> [Exercise description]
Search each line below for the word "target" and list those that contain it.

> [Supplied entries]
■ ■ ■ ■
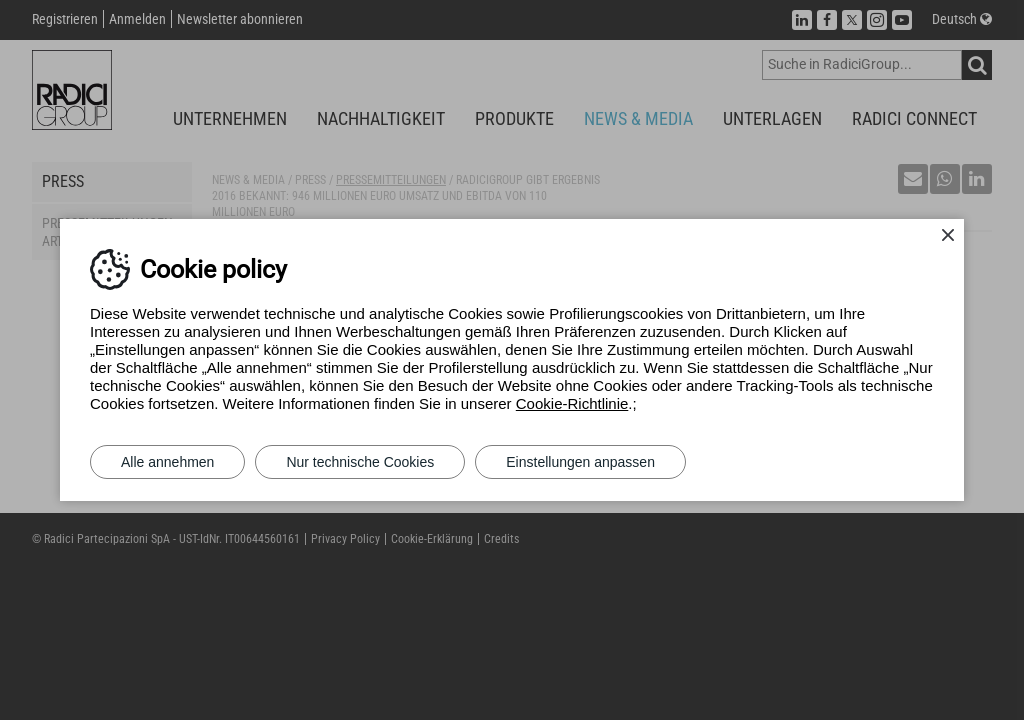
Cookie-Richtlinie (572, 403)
■ ■ ■ ■
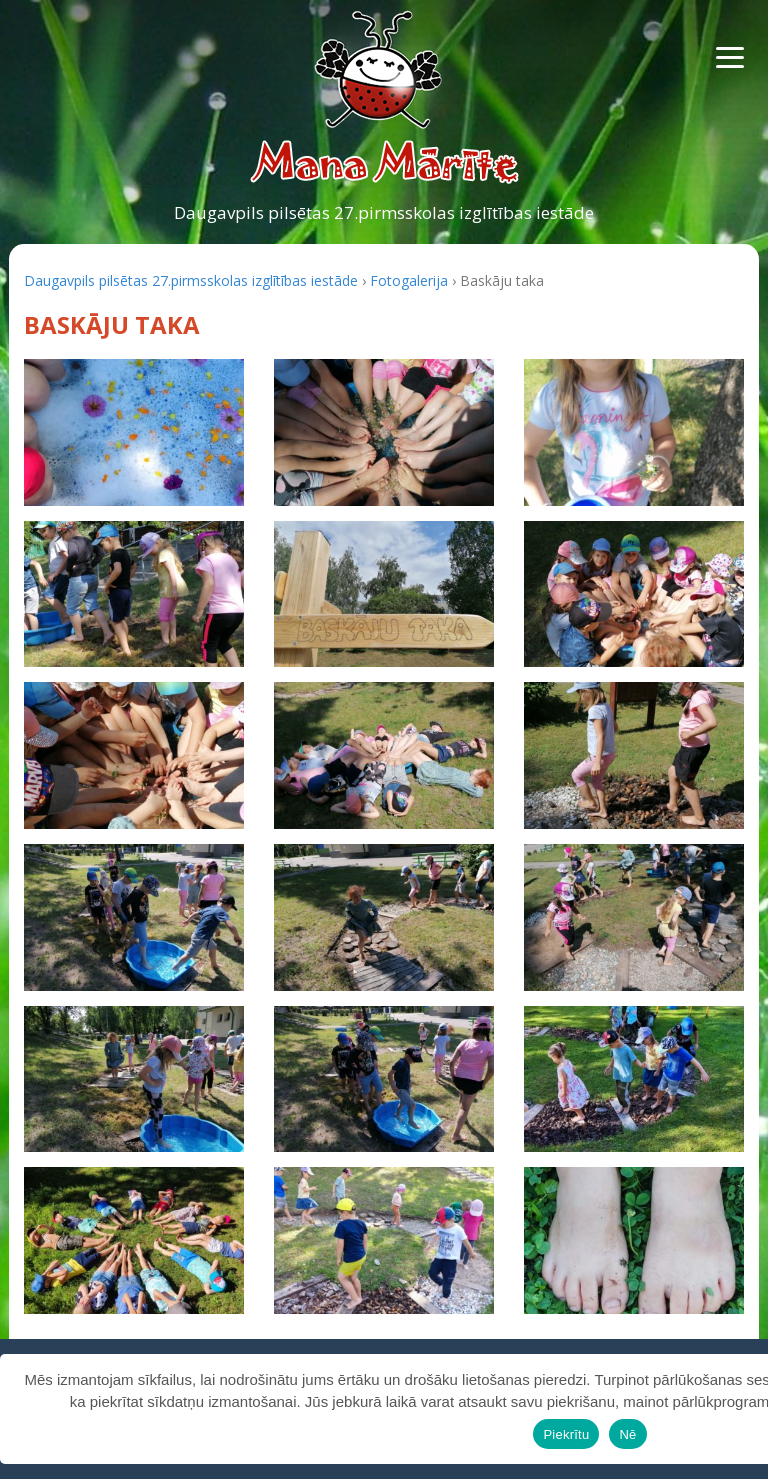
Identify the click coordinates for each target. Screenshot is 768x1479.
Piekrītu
■ ■ ■ ■
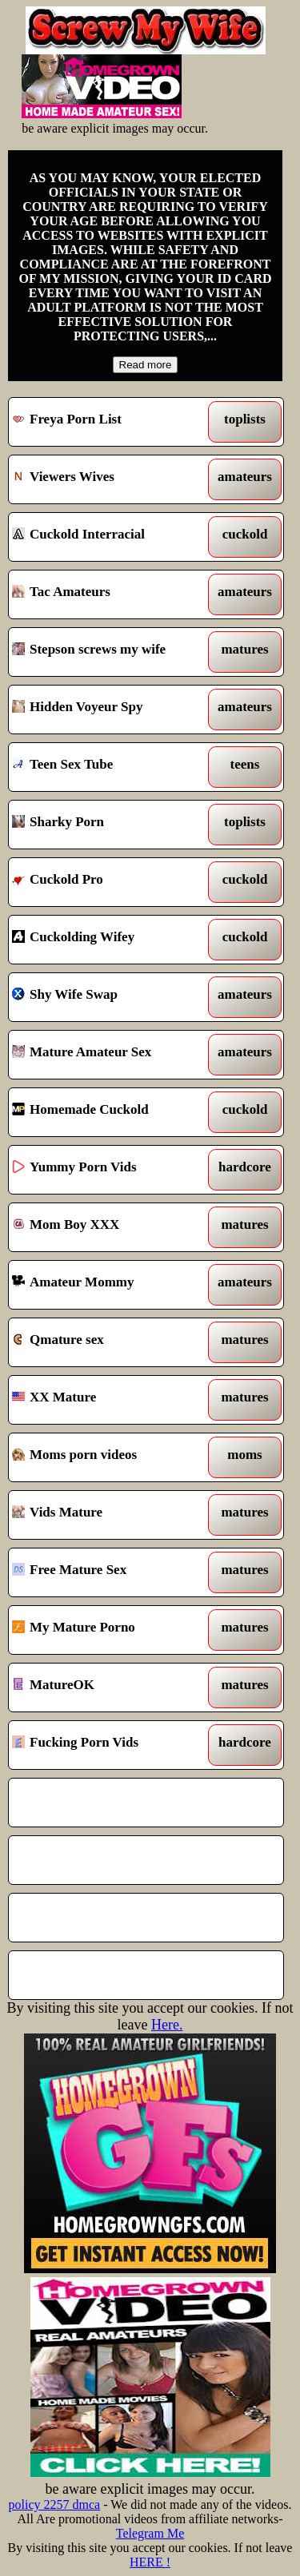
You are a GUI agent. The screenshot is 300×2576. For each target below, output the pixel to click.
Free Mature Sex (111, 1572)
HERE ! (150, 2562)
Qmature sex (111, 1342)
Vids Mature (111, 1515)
■ ■ ■ ■
> [Result of the exercise]
Identify the click coordinates for each target. Screenshot is 768x1479.
You are a GUI agent. The screenshot is 300×2576. For each target below, output the pixel to click.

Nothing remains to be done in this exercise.